First-year teachers spell help m-e-n-t-o-r

It's been a long day in school for Erica Staine, a first-year teacher.

"I've been working so hard," she says, looking exhausted in the gravel parking lot of the Pinkston Street Elementary school in Henderson, N.C. Most of the other teachers left hours ago. Ms. Staine just finished preparing the next day's lesson plan.

"It never stops," she adds. "We've got the [state] test coming up, too. That's a lot of pressure."

Fortunately, she has help. Standing close beside her is Nikki Thompson, who has taught for four years and is Staine's friend and mentor. She has been helping with lesson plans and giving Staine clues on how to manage her room.

"I don't know what I would have done if she wasn't here," Staine says.

But state officials do. One-third of new North Carolina teachers quit by their fifth year. So to hang onto recruits, the state is doing something others are not: spending millions to train and pay experienced teachers to mentor first-year teachers.

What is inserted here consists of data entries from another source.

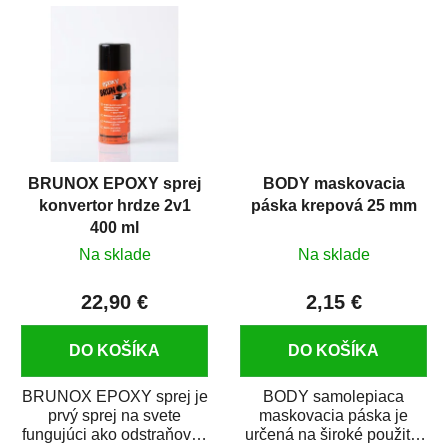
predmetov....
kovových a plastových...
BRUNOX EPOXY sprej
BODY maskovacia
konvertor hrdze 2v1
páska krepová 25 mm
400 ml
Na sklade
Na sklade
22,90 €
2,15 €
DO KOŠÍKA
DO KOŠÍKA
BRUNOX EPOXY sprej je
BODY samolepiaca
prvý sprej na svete
maskovacia páska je
fungujúci ako odstraňovač
určená na široké použitie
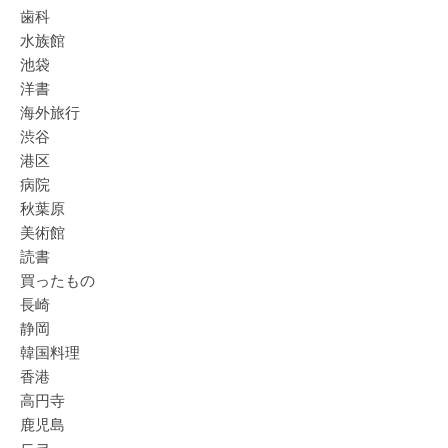
歯科
水族館
池袋
洋書
海外旅行
渋谷
港区
病院
秋葉原
美術館
読書
買ったもの
長崎
静岡
韓国料理
香港
高円寺
鹿児島
도쿄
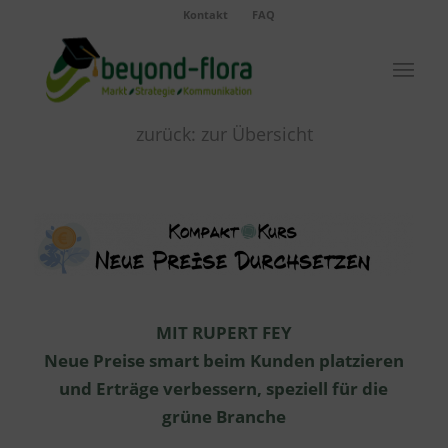
Kontakt
FAQ
zurück: zur Übersicht
MIT RUPERT FEY
Neue Preise smart beim Kunden platzieren
und Erträge verbessern, speziell für die
grüne Branche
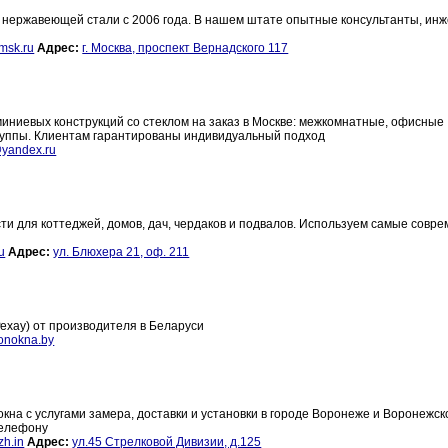
нержавеющей стали с 2006 года. В нашем штате опытные консультанты, инж
msk.ru
Адрес:
г. Москва, проспект Вернадского 117
ниевых конструкций со стеклом на заказ в Москве: межкомнатные, офисные
руппы. Клиентам гарантированы индивидуальный подход
@yandex.ru
и для коттеджей, домов, дач, чердаков и подвалов. Используем самые совр
u
Адрес:
ул. Блюхера 21, оф. 211
ехау) от производителя в Беларуси
onokna.by
а с услугами замера, доставки и установки в городе Воронеже и Воронежск
телефону
h.in
Адрес:
ул.45 Стрелковой Дивизии, д.125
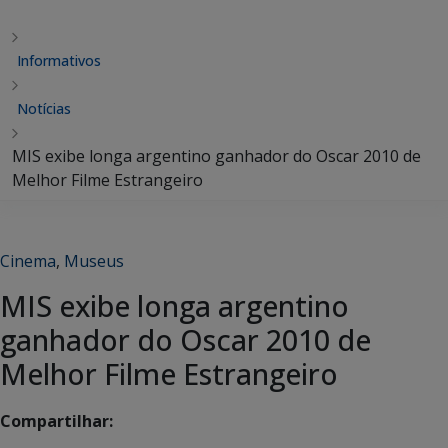
Informativos
Notícias
MIS exibe longa argentino ganhador do Oscar 2010 de
Melhor Filme Estrangeiro
Cinema
,
Museus
MIS exibe longa argentino
ganhador do Oscar 2010 de
Melhor Filme Estrangeiro
Compartilhar:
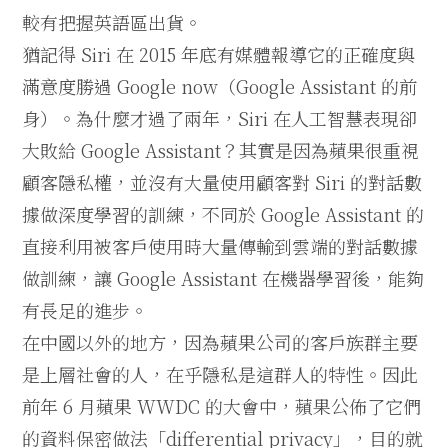
較有把握英語區出貨。
猶記得 Siri 在 2015 年底有媒體報導它的正確度與
滿意度勝過 Google now（Google Assistant 的前
身）。為什麼才過了兩年，Siri 在人工智慧表現卻
大敗給 Google Assistant？其實是因為蘋果很重視
顧客隱私權，並沒有大量使用顧客對 Siri 的對話數
據做深度學習的訓練，不同於 Google Assistant 的
直接利用被客戶使用時大量傳輸到雲端的對話數據
做訓練，讓 Google Assistant 在機器學習後，能夠
有長足的進步。
在中國以外的地方，因為蘋果公司的客戶族群主要
是上層社會的人，在乎隱私是這群人的特性。因此
前年 6 月蘋果 WWDC 的大會中，蘋果公佈了它們
的資料保密做法「differential privacy」，目的就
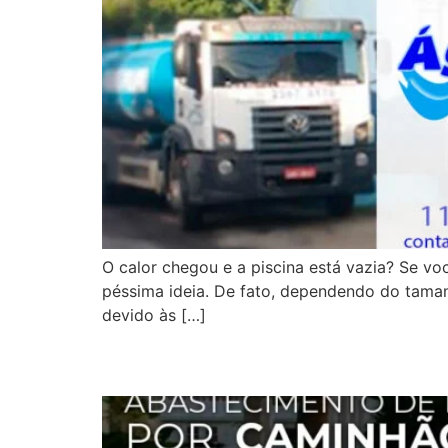
O calor chegou e a piscina está vazia? Se vo
péssima ideia. De fato, dependendo do tamanh
devido às […]
Água para Abastecer P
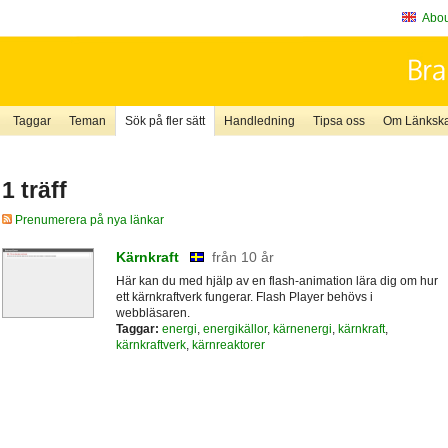
About
Taggar
Teman
Sök på fler sätt
Handledning
Tipsa oss
Om Länkskaf
1 träff
Prenumerera på nya länkar
Kärnkraft
från 10 år
Här kan du med hjälp av en flash-animation lära dig om hur
ett kärnkraftverk fungerar. Flash Player behövs i
webbläsaren.
Taggar:
energi
,
energikällor
,
kärnenergi
,
kärnkraft
,
kärnkraftverk
,
kärnreaktorer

This program is so new that its impact on new-teacher attrition can't yet be calculated. But the payoff can be seen at Pinkston Street, north of Raleigh.

Two years ago, this school's students were pegged as the lowest-performing in the state. Since then everyone here has been under enormous pressure to bring students up to grade level. New teachers like Staine find they must perform like veterans from the start.

Last year, the school's scores leapt dramatically. And much of that jump was due to the overtime of new teachers supported by a handful of seasoned teacher-mentors like veteran Peggy Price.

"I'd like to see the day when every young first-year teacher could spend the year with a veteran," she says. "These graduates just haven't had enough actual classroom experience."

Ms. Price mentors two of the 12 first-year teachers out of a staff of 25. Her advice runs from the formidable (how to handle and avoid student behavior problems) to the mundane - how to stay organized when collecting homework.

Mentoring new teachers is not a new idea, of course. Education reformers have long advocated it. But with a national teacher shortage looming, and about 30 percent of new teachers quitting in their first five years, there are signs it may catch on in hard-pressed states first.

In Massachusetts, where science and math teachers are in short supply, reform legislation long ago called for mentors for new teachers. Nothing happened. But some districts are now taking it up.

Nick Ballasel is in charge of mentoring for 160 new teachers in the Boston public schools, where it has been a major program only since 1994.

"The attrition rates among new teachers in urban school systems are horrific - 30 to 50 percent," he says. "Even those that are fully trained who come into schools find it very difficult."

To promote mentoring, Simmons College in Boston has established a working partnership between its school of education and Teachers21 in Acton, Mass., a nonprofit group that runs mentoring sessions aimed at easing new-teacher transitions. Together the two will jointly operate a "Beginning Teacher Center."

"You would never take a graduate from medical school and throw them into surgery," says Jonathon Saphier, Teachers21 chairman and author of one of the bibles of teaching, "The Skillful Teacher." "You find mentorship in architecture, engineering, and law - we need it in education," too.

That makes good sense to Dan Conti, an English teacher at Lincoln-Sudbury Regional High School in Sudbury, Mass. He got crucial help from a veteran teacher his first year. Now he's running a mentoring program at his school.

"Colleagues, administrators, department heads, kids, parents, the school committee - the state," he says. "The demands come from all corners and it all hits you all at once on the first day."

And none of this even involves teaching. "You get thrown in and you basically tread water furiously for the first year. That's what I did," he says.

And that's what Kate Chatellier is doing at 8:40 a.m., just minutes before her science class at Fenway High School in Boston. Ms. Chatellier is a fifth-year teacher-education student who will receive a master's degree in teaching from Simmons in May. She is, by all accounts, "treading water" well. For most of her last year she has been teaching full time.

She snaps the class to attention. To help illustrate her lesson on how atoms bond to one another to form molecules, she's brought two bags of colored gum drops and toothpicks. Students will stick together atoms (gum drops) to create molecules like ammonia and water - a red gum drop equals oxygen, a blue one equals hydrogen.

"Can we eat the gum drops?" asks one girl, her hand raised over her head.

"After class, that's fine."

When class is finished, Chatellier grabs a pad of paper and rushes to a room with a TV set and VCR. There, her mentor, Susan Panico, a veteran with National Board Certification (awarded by the National Board for Professional Teaching Standards), reviews minute-by-minute what happened in class.

"My first impression is that they were not really settled, so it was hard to engage them," Ms. Panico says.

Chatellier nods and listens. The video reveals that she is calling mainly on students toward the front - and on those who volunteer. Panico urges her to develop a strategy that includes more students in the back of the room.

Afterward, Chatellier reviews: She needs to settle the students down more, develop a pattern of questioning, make different seat assignments - for starters.

Still, the session has left her upbeat. "I'm really glad to have this extra year of practice," she says. "It gives you more confidence.... I feel like I can come back next year and dive right in."